** Your objective **
Each entry below must be written out exactly, with pictures left out.

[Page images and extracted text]
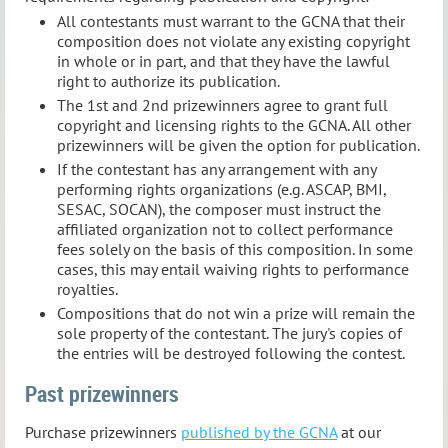
All contestants must warrant to the GCNA that their
composition does not violate any existing copyright
in whole or in part, and that they have the lawful
right to authorize its publication.
The 1st and 2nd prizewinners agree to grant full
copyright and licensing rights to the GCNA. All other
prizewinners will be given the option for publication.
If the contestant has any arrangement with any
performing rights organizations (e.g. ASCAP, BMI,
SESAC, SOCAN), the composer must instruct the
affiliated organization not to collect performance
fees solely on the basis of this composition. In some
cases, this may entail waiving rights to performance
royalties.
Compositions that do not win a prize will remain the
sole property of the contestant. The jury's copies of
the entries will be destroyed following the contest.
Past prizewinners
Purchase prizewinners
published by the GCNA
at our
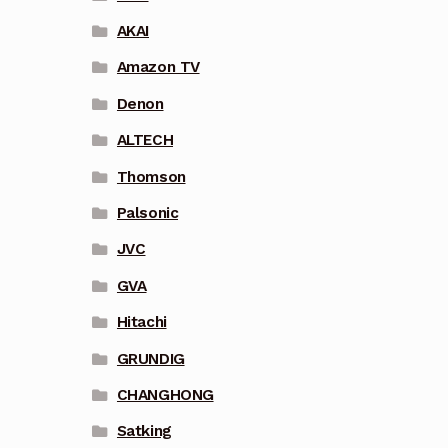
AKAI
Amazon TV
Denon
ALTECH
Thomson
Palsonic
JVC
GVA
Hitachi
GRUNDIG
CHANGHONG
Satking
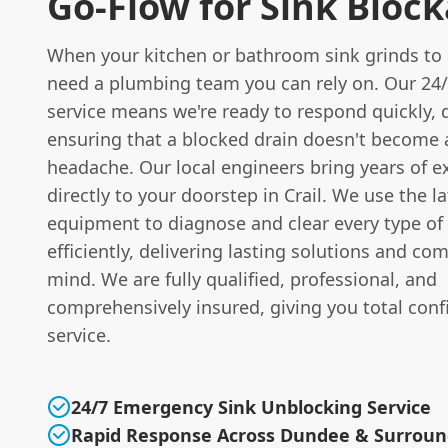
Go-Flow for Sink Bloc
When your kitchen or bathroom sink grinds to 
need a plumbing team you can rely on. Our 24
service means we're ready to respond quickly, d
ensuring that a blocked drain doesn't become
headache. Our local engineers bring years of e
directly to your doorstep in Crail. We use the la
equipment to diagnose and clear every type of
efficiently, delivering lasting solutions and co
mind. We are fully qualified, professional, and
comprehensively insured, giving you total conf
service.
24/7 Emergency Sink Unblocking Service
Rapid Response Across Dundee & Surroun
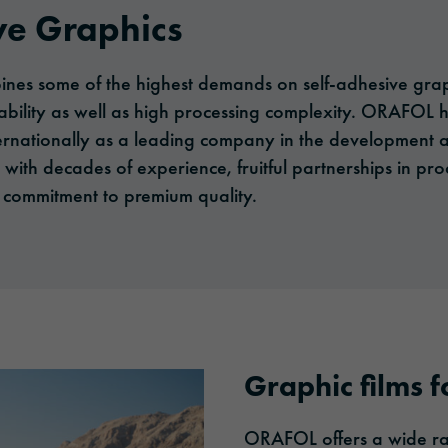
ve Graphics
es some of the highest demands on self-adhesive graphi
ability as well as high processing complexity. ORAFOL h
internationally as a leading company in the development
- with decades of experience, fruitful partnerships in p
commitment to premium quality.
Graphic films fo
ORAFOL offers a wide ran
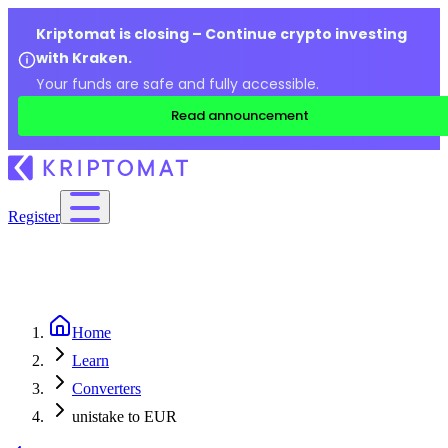
Kriptomat is closing – Continue crypto investing
with Kraken.
Your funds are safe and fully accessible.
Read announcement
Register
Home
Learn
Converters
unistake to EUR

** Solved exercise **
All contestants must warrant to the GCNA that their
composition does not violate any existing copyright
in whole or in part, and that they have the lawful
right to authorize its publication.
The 1st and 2nd prizewinners agree to grant full
copyright and licensing rights to the GCNA. All other
prizewinners will be given the option for publication.
If the contestant has any arrangement with any
performing rights organizations (e.g. ASCAP, BMI,
SESAC, SOCAN), the composer must instruct the
affiliated organization not to collect performance
fees solely on the basis of this composition. In some
cases, this may entail waiving rights to performance
royalties.
Compositions that do not win a prize will remain the
sole property of the contestant. The jury's copies of
the entries will be destroyed following the contest.
Past prizewinners
Purchase prizewinners
published by the GCNA
at our
AKAI
Amazon TV
Denon
ALTECH
Thomson
Palsonic
JVC
GVA
Hitachi
GRUNDIG
CHANGHONG
Satking
Go-Flow for Sink Bloc
When your kitchen or bathroom sink grinds to 
need a plumbing team you can rely on. Our 24
service means we're ready to respond quickly, d
ensuring that a blocked drain doesn't become
headache. Our local engineers bring years of e
directly to your doorstep in Crail. We use the la
equipment to diagnose and clear every type of
efficiently, delivering lasting solutions and co
mind. We are fully qualified, professional, and
comprehensively insured, giving you total conf
service.
24/7 Emergency Sink Unblocking Service
Rapid Response Across Dundee & Surroun
ve Graphics
es some of the highest demands on self-adhesive graphi
ability as well as high processing complexity. ORAFOL h
internationally as a leading company in the development
- with decades of experience, fruitful partnerships in p
commitment to premium quality.
Graphic films fo
ORAFOL offers a wide ran
Kriptomat is closing – Continue crypto investing
with Kraken.
Your funds are safe and fully accessible.
Read announcement
Register
Home
Learn
Converters
unistake to EUR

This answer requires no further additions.